Fiscally conservative critics of President Trump were shocked today as his first budget was announced. Trump’s budget office director, Mick Mulvaney unveiled a budget today that would cut $3.6 trillion in federal spending over the next decade. The only thing standing in the way of this libertarian budget is Congress.
The Trump proposal may be too ambitious to be palatable for Congress. In spite of the Congress being dominated by Republican lawmakers, they have been reticent to making even the slightest of cuts to future government spending for many years. The GOP-dominated Congress even approved all of the Obama administration’s record spending. It remains doubtful that the legislature will approve Trump’s budget considering it would cut spending in areas that are still very popular to the electorate.
Trump’s budget would cut at least $610 billion from Medicaid and more than $192 billion from food stamps over a decade, according to a Reuters report. Factoring in projected revenue increases, the budget would be balanced in 10 years as well. Trump’s Democrat enemies are already firing off the usual talking points against fiscal responsibility.
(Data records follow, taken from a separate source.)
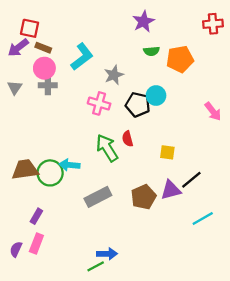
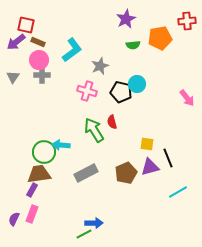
orange pentagon: (180, 59) -> (160, 38), moved
yellow square: (167, 152) -> (147, 144), moved
brown trapezoid: (25, 170) -> (39, 174), moved
black line: (191, 180) -> (168, 158), turned -72

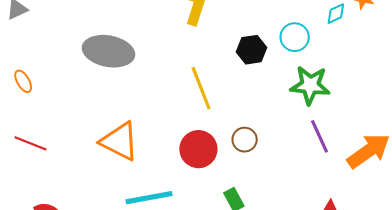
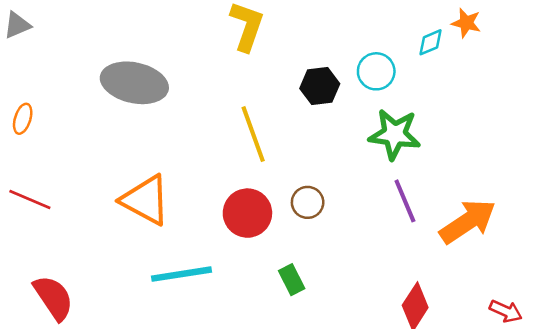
orange ellipse: (23, 81) -> (23, 119), turned 45

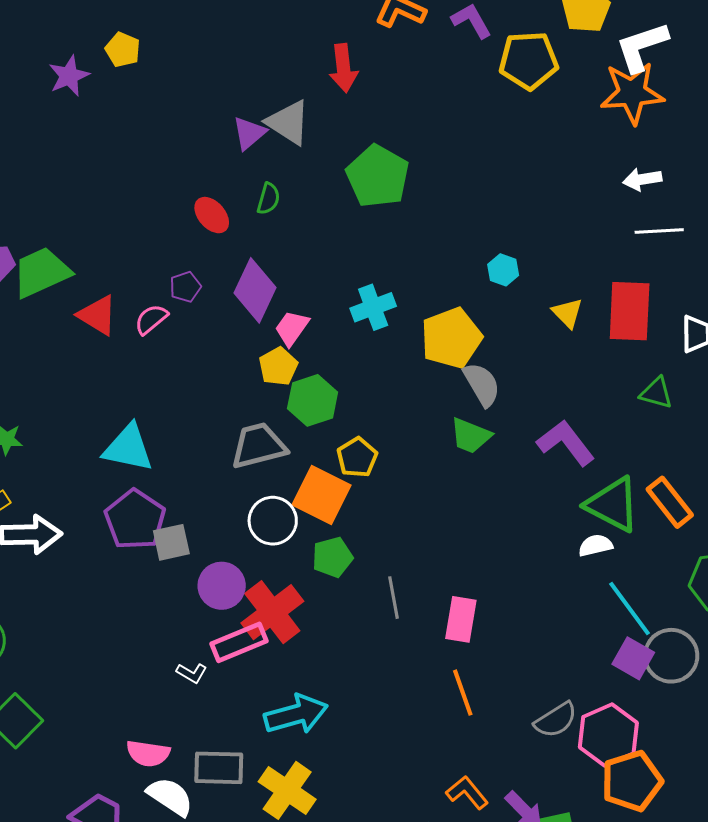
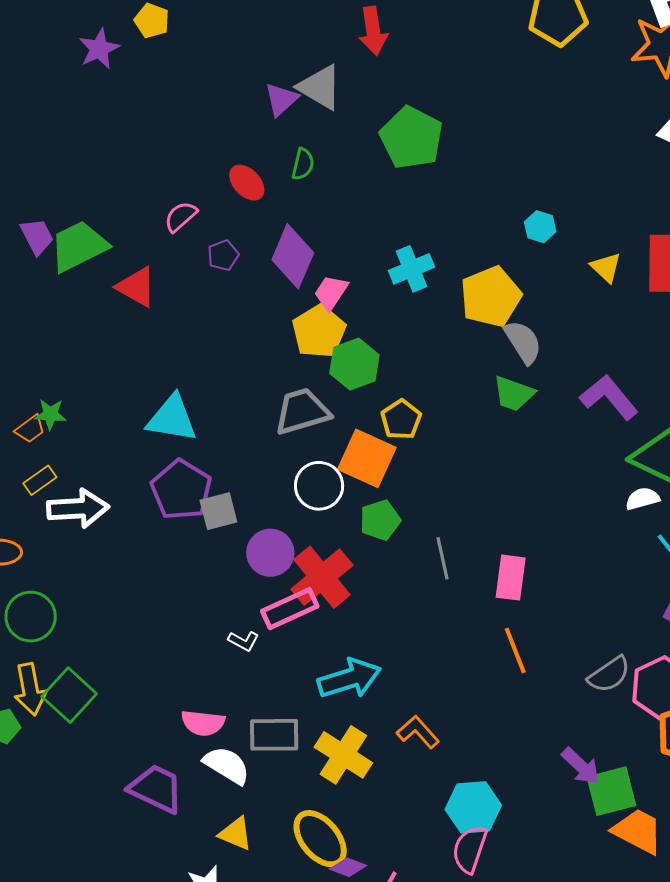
pink semicircle: (151, 319) -> (181, 217), moved
yellow pentagon: (278, 366) -> (319, 331), size x1.4
orange L-shape: (467, 793) -> (418, 732), moved

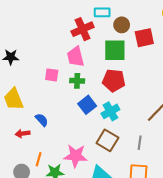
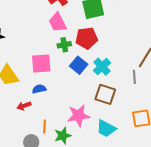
pink square: (52, 75) -> (41, 64), moved, size x1.5
red pentagon: (114, 80) -> (87, 38), moved
blue semicircle: (42, 120) -> (39, 89), turned -48
gray line: (140, 143) -> (134, 77), moved

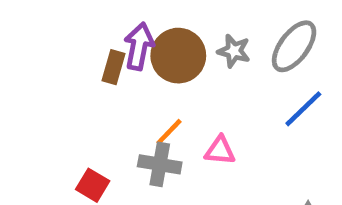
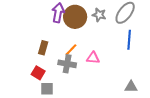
brown rectangle: (113, 67) -> (43, 48), moved
blue line: (303, 109) -> (129, 40), turned -42

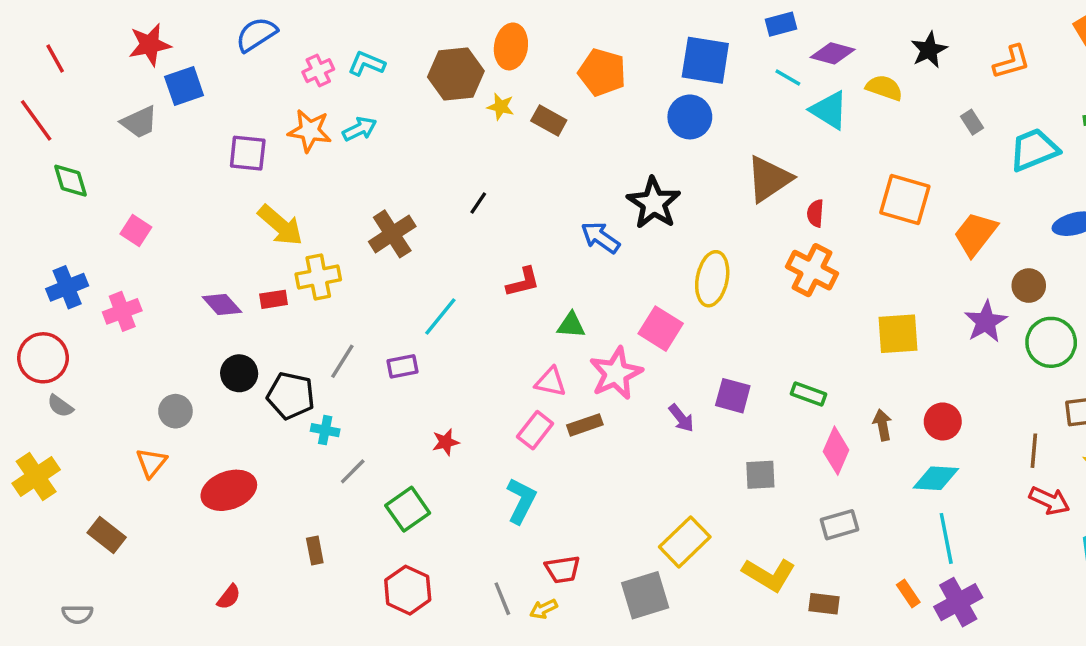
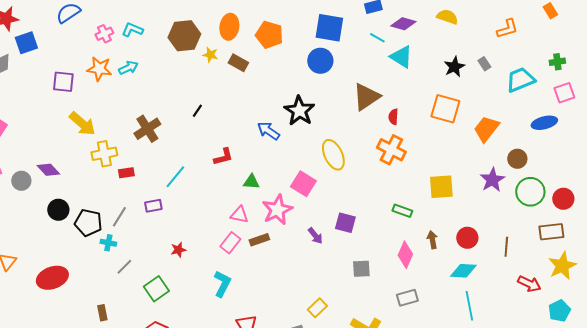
orange ellipse: (511, 46) -> (229, 27), moved
black star: (929, 50) -> (454, 67), moved
yellow semicircle: (884, 88) -> (447, 17), moved
yellow ellipse: (712, 279) -> (333, 155), turned -36
red rectangle: (274, 299) -> (126, 173), moved
gray line: (342, 361) -> (119, 217), moved
green rectangle: (809, 394) -> (402, 211), moved
gray circle: (175, 411) -> (21, 181), moved
brown line: (1034, 451) -> (506, 247), moved
yellow rectangle: (685, 542) -> (317, 308), size x0.7

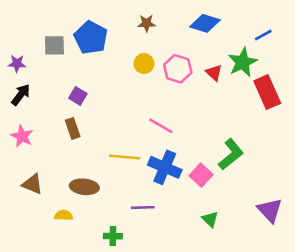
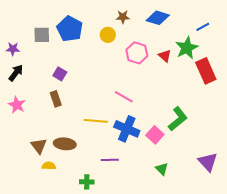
brown star: (147, 23) -> (123, 17), moved
yellow circle: (144, 64) -> (108, 35), moved
brown triangle: (32, 184) -> (39, 146), moved, turned 30

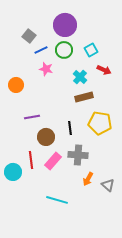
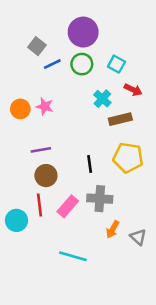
cyan square: (91, 50) -> (116, 64), turned -32
pink star: (46, 69) -> (45, 106), moved
brown rectangle: (84, 97) -> (120, 119), moved
brown circle: (46, 137) -> (46, 176), moved

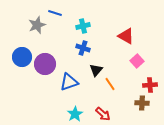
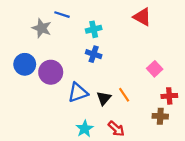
gray star: (37, 25) -> (42, 28), turned -30
red triangle: (126, 36) -> (142, 17), moved
black triangle: (96, 70) -> (104, 98), moved

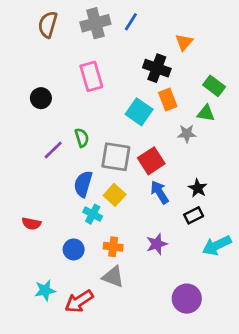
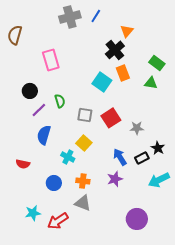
brown semicircle: (48, 25) -> (15, 35), moved
orange triangle: (184, 42) -> (127, 31), moved
black cross: (157, 68) -> (115, 50), turned 30
pink rectangle: (91, 76) -> (51, 60), moved
black circle: (41, 98) -> (30, 91), moved
gray star: (187, 134) -> (137, 128), moved
gray square: (116, 157) -> (85, 115), size x0.7
blue semicircle: (83, 184) -> (44, 135), moved
black star: (198, 188) -> (158, 148), moved
blue arrow: (159, 192) -> (120, 157), moved

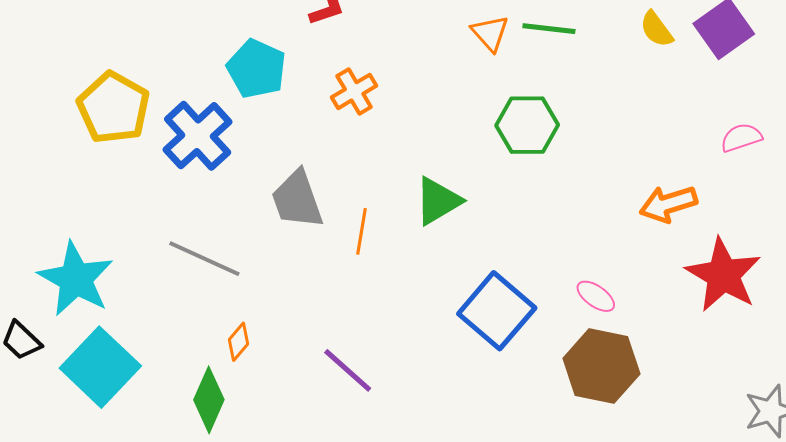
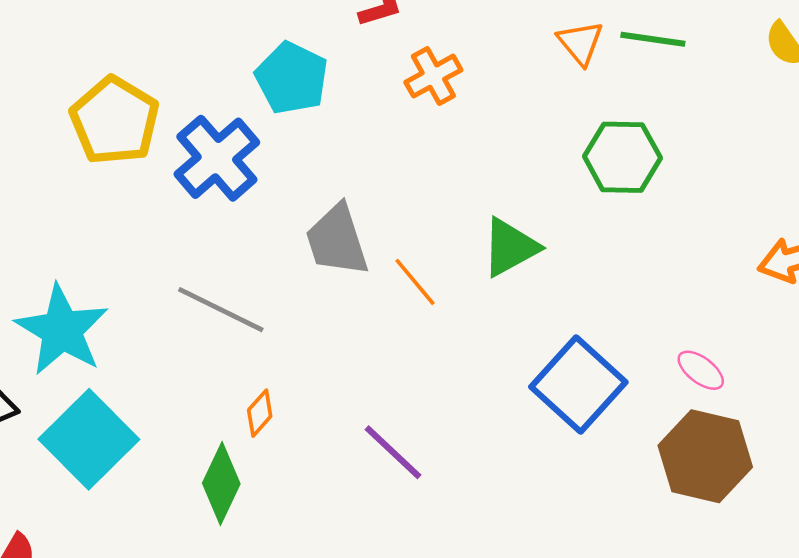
orange cross: (354, 91) -> (433, 76), moved
orange line: (361, 231) -> (415, 282), turned -51

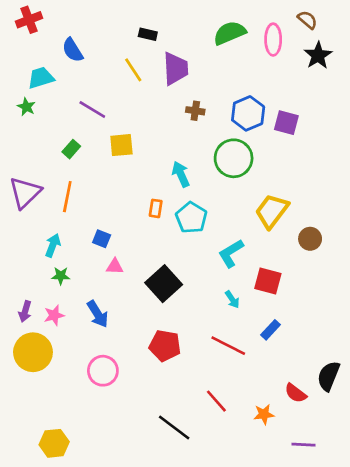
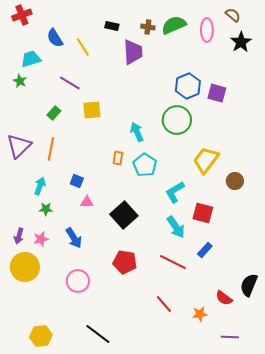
yellow line: (133, 70) -> (83, 47), moved
brown cross: (195, 111) -> (148, 27), moved
cyan arrow: (232, 299) -> (176, 227), size x1.6
black line: (174, 427) -> (98, 334), moved

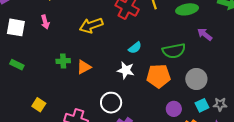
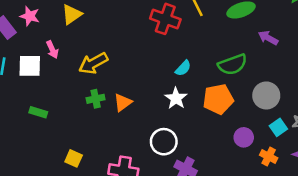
pink arrow: (45, 22) -> (52, 50), moved
yellow arrow: (91, 25) -> (93, 63), moved
white star: (126, 70) -> (176, 98), turned 30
“The Trump foreign policy sidelines diplomacy and development; threatening American leadership, risking American lives and ceding ground to Russia, China, or whoever else wants to fill the void,” Rep. Elliot Engel (D-NY) said in opposition to Trump’s proposed cuts of 32 percent to the State Department.
“This is a step down the same road to ruin advanced by years of Republican budgets,” Rep. Nancy Pelosi (D-CA) said.
Mulvaney is undeterred by critics of the budget, and stands by it amidst the criticism. “You have to have compassion for folks who are receiving the federal funds, but also you have to have compassion for the folks who are paying it,” he said.
Fiscal responsibility may not be around the corner, but the Trump budget is definitely a step in the right direction. Even if it is not ultimately approved by the Congress, it shows what needs to be done to put the country on the right track. It will also put the blame squarely on the shoulders of a Congress that is already reviled by the American public at historic levels when economic calamity finally strikes.